Book Review : Lost Films (2018)
It's already been two years since indie publishing veterans Perpetual Motion Machine (also known as PMMP) released their iconic horror anthology Lost Signals. It was a rare occurrence of a short story anthology with a theme powerful enough to 1) give you a reason to pick it up and 2) scare the everloving shit out of you. Well, guess what? There's more or less of a sequel to Lost Signals that just came out. It's called Lost Films and it's based around cinema, television, CCTV and other audiovisual nightmares. It might be slightly less consistent than its predecessor, but it will make you shit blood in your dreams nonetheless.
Films are a harder sell that radio transmissions when it comes to horror. Because it's harder to question reality when you're watching things through a screen. Airwaves can be hallucinated even if you're sitting in front of a radio, because you don't see them. It could be you going insane or the fucking undead talking to you. Recorded images implies whatever you're seeing is wrapped and sometimes edited. That it's over. So, Lost Films was pretty ambitious in that regard and not every short story bridged that gap the present or the past, but those who did fucking obliterated my notion of reality.
Perhaps the most terrifying story in that regard was David James Keaton's deceptive The Fantastic Flying Eraser Heads, which tell the story of video store clerks stumbling upon a conspiracy to reshape reality. I believe it's one of the best and most Keaton-ian thing he's ever written. In the Keatonverse, there's no vampires or Illuminati conspiracies. Nothing more than 12 people would believe. But whatever you've read in a sleep deprived state on Reddit at 3AM about the shadow government or large amount of people having the same false memories of films, it's all true. Not only The Fantastic Flying Eraser Heads successfully terrified me using the Mandela effect, but it was also the story with most emotional range and ambition in Lost Films.

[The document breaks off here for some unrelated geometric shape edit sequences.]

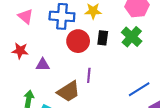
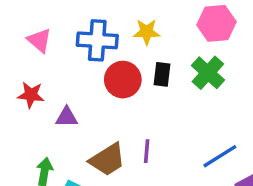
purple line: (89, 75) -> (147, 151), moved

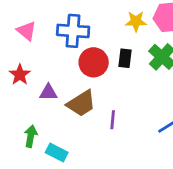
yellow star: (147, 32) -> (136, 21), moved
red star: (31, 95) -> (20, 75), turned 30
brown trapezoid: (107, 160) -> (81, 103), moved

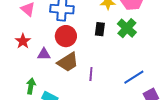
red circle: (94, 62) -> (66, 36), moved

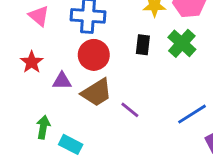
purple line: (91, 74) -> (130, 110), turned -56

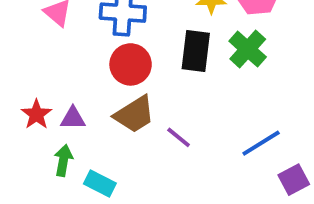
black rectangle: (143, 45) -> (196, 51), size x1.5
red star: (32, 62) -> (36, 114), moved
purple triangle: (62, 81) -> (73, 118), moved

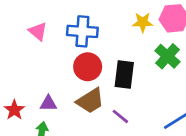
black rectangle: (196, 51) -> (124, 75), moved
red star: (36, 114) -> (14, 110), moved

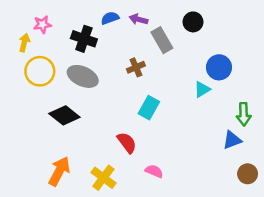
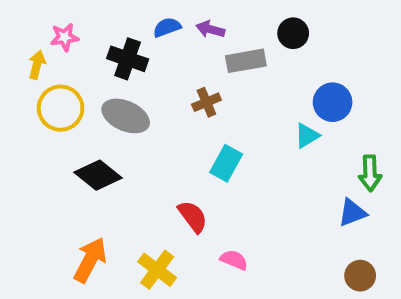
gray rectangle: (162, 40) -> (246, 61), turned -70
brown circle: (248, 174) -> (360, 276), moved

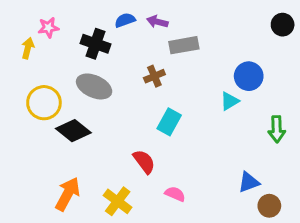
black circle: (293, 33) -> (283, 25), moved
yellow circle: (61, 108) -> (44, 103), moved
blue triangle: (352, 213) -> (249, 182), moved

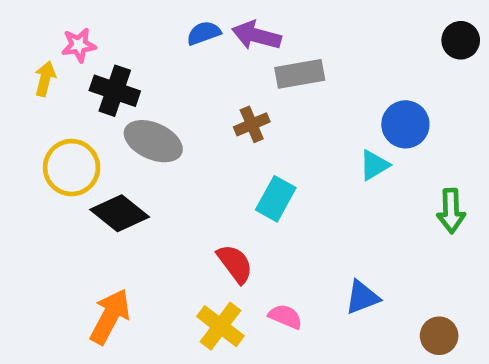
purple arrow: (157, 22) -> (257, 35), size x1.4
black cross: (96, 44) -> (115, 91), moved
blue triangle: (249, 182) -> (362, 297), moved
yellow cross: (118, 201) -> (220, 326), moved

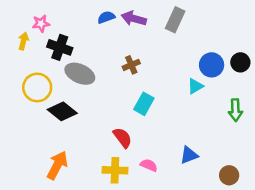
black circle: (461, 40) -> (240, 62), moved
gray rectangle: (300, 74) -> (175, 20), moved, turned -55
yellow cross: (220, 326) -> (115, 170), turned -35

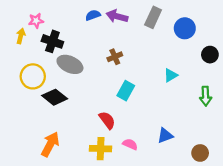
blue circle: (212, 65) -> (185, 28), moved

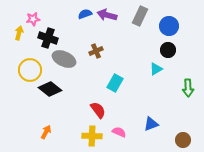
black circle: (210, 55) -> (168, 50), moved
brown cross: (115, 57) -> (96, 51), moved
orange arrow: (50, 144) -> (46, 132), size x0.6

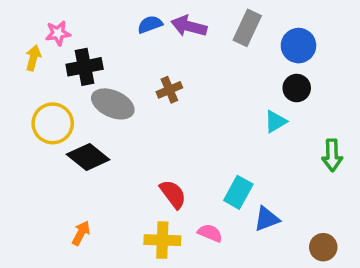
black cross: (48, 38) -> (85, 67), turned -30
cyan rectangle: (115, 83) -> (238, 192), moved

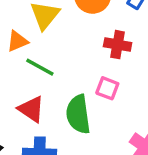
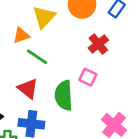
red cross: (118, 45) -> (98, 44), turned 36

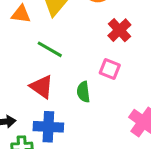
orange triangle: (21, 35) -> (21, 14), moved, turned 30
green semicircle: (64, 95) -> (83, 92), size x0.6

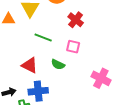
green line: (50, 49) -> (43, 38), moved
green semicircle: (83, 92) -> (58, 64), turned -48

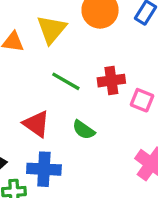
red cross: (76, 20) -> (111, 81), moved, turned 35
pink square: (73, 47) -> (142, 100), moved

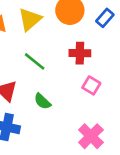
red cross: (111, 81) -> (80, 53), moved

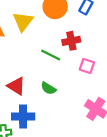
green line: (35, 61) -> (51, 55), moved

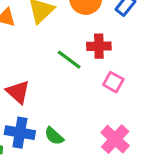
green semicircle: (48, 88) -> (54, 136), moved

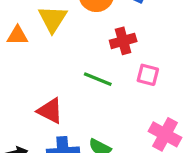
green line: (69, 60) -> (98, 79), moved

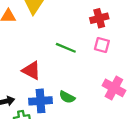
red cross: (123, 41) -> (99, 18), moved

Other stories I really liked in Lost Films were Bob Pastorella's In-a-Gadda-Da-Vida on 8 track, which puts a Cronenbergian twist on the infamous Budd Dwyer suicide video; Leigh Harlen's I Hate All that is Mine, where trauma spreads like a virus through experimental filmmaking and Andrew Novak's, which successfully turns The Simpsons into a waking nightmare. It was particularly impressive to see something as harmless as Krusty the Clown turned into a haunting through the eyes of a traumatized kid. Hats off, Mr. Novak. Other writers who deserve props for giving me few legitimate goosebumps: Gemma Files, Kristy DeMeester, Jessica McHugh and Brian Evenson.
I thought that in general, the stories that used potential common ground with the reader worked best: infamous films, weird psychological phenomenon you read about on the internet, shared pop culture experiences, etc. The stories that didn't have that had to work harder to scare me and sometimes ran out of space/momentum to do so because they were created without knowing what they were up against. But such is the nature of short story anthologies. It's a pack of talented people all fighting for your attention. Overall I loved Lost Films. It might've not been as consistently scary as Lost Signals, but when the stories that were genuinely scary were perhaps some of the most terrifying I've read.